As one of Moo’s own ex-UMNO devotees, Annuar Musa, has now let slip, this treacherous ex-PM himself transported millions of ringgit in grubby notes into his own hotel room in Sabah to distribute at the state election in order to shore up a new stronghold in that state.
Musa saw the cash with his own eyes, piled up by Moo’s own bed, he has testified in an effort to cite the incident as a positive sigh of ‘loyalty’ to his new coup coalition partners whom Moo desperately needed to win seats.
Welcome to the gangland ‘morality’ of PN which clearly sees no wrong in such corruption and vote buying, but there is nothing religious about it. The anti-corruption authorities under the newly elected government are asking Musa to divulge more about his guileless acknowledgement.
Yet, at the time, the PAS party led by Hadi Awang aligned itself with all of this, along with the blatant bribery with public money of numerous hopping parliamentarians, and blackmail too, whilst lucrative posts were handed to PAS’s own MPs.
All the while they were indulging in sanctimonious self-praise for continuing to support the prosecution and imprisonment of Moo’s former boss, Najib, whom Moo hated and had betrayed (along with so many others). Was this about morality or selective convenience to suit themselves?
After all, at the same time as condemning Najib, Moo and PAS nonetheless relied upon his vote in Parliament right until the day he was banged up jail – all the while letting other crooks off the hook,
They likewise relied on all of Najib’s army of UMNO/BN MPs and hangers-on who had supported the corruption for years, as had Moo himself in his role as Najib’s deputy until he was sacked for trying to snatch his job.
The idea that PAS still preaches the moral high ground is therefore laughable in the extreme. And, as everyone knows, it got much worse than that because the leaders of the party at the same time lined up like pigs at a trough to gorge as much as they could from PN’s misdirected loot.

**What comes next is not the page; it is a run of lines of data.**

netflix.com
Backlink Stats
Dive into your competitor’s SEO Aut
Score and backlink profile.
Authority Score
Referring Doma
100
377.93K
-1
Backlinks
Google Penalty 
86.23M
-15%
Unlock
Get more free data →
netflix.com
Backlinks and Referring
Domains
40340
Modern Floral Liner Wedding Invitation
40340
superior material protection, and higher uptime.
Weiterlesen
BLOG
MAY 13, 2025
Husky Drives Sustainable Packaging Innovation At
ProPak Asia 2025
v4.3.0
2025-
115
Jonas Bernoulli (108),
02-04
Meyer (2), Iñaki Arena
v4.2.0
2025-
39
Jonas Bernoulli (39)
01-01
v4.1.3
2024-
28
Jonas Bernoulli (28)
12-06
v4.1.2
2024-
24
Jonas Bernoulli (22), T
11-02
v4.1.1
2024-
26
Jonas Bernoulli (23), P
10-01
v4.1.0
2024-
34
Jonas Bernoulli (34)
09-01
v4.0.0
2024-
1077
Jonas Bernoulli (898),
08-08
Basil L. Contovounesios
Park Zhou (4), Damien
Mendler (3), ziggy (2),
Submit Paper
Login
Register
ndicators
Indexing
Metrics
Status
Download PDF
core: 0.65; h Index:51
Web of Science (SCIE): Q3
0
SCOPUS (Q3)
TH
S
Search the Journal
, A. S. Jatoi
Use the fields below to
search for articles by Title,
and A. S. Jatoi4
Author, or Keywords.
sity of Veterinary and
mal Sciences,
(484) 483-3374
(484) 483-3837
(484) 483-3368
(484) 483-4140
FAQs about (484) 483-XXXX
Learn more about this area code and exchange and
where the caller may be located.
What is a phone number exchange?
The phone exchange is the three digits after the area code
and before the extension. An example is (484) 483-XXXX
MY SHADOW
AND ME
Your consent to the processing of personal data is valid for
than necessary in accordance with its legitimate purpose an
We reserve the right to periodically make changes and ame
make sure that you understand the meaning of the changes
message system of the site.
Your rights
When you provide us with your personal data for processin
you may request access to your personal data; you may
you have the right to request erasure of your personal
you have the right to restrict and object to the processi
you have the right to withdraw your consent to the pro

The squandering of public cash to buy up PAS MPs and others through outrageously salaried public posts – so-called ‘political appointments’ – exploded under Moo and then his successor Ismail Sabri.
It has been reported they appointed no less than 248 political allies to lucrative senior posts in so-called GLCs (government linked companies) usually on eye-watering salaries. Indeed, PAS openly announced that all its MPs who did not receive ministerial posts would be be made chiefs of GLCs instead.
For example, the party having also won their local stronghold of Terengganu, organised for no less than four chairmanships of state GLCs to be awarded to just one local Kuala Nerus MP.
The new Anwar government has moved swiftly to abolish all such political appointments to public companies. The pledge is for appropriate appointments to be made on appropriate salaries, and for proper standards to be legislated for the future.
Yet, Hadi chooses to condemn these reformists for harbouring diverse, multi-racial and religious elements and claims the moral high ground.
So, as he moved to support the PN coup against an elected government, what did Hadi himself gain from the feeding frenzy on the public coffers? The answer is plenty.
Having declined the onerous task of being a minister of state, the old chancer nabbed one of a clutch of so-called ‘Special Envoy’ positions created by Moo to reward the key political allies who were propping him in power.
As Special Envoy to the Middle East Hadi was accorded full ministerial status in terms of public salary and perks, netting him a seat at the Cabinet table with a jaw dropping salary of RM27,000 a month and office expenses on top of RM48,000.
It soon turned out that this was for very little active effort, given the preacher politician was not made welcome in so many of the most significant countries in the region he was supposed to be the envoy.
This owed to his role as a senior member of the International Union of Muslim Scholars (IUMS), branded a terrorist organisation by Saudi Arabia and allied Gulf states.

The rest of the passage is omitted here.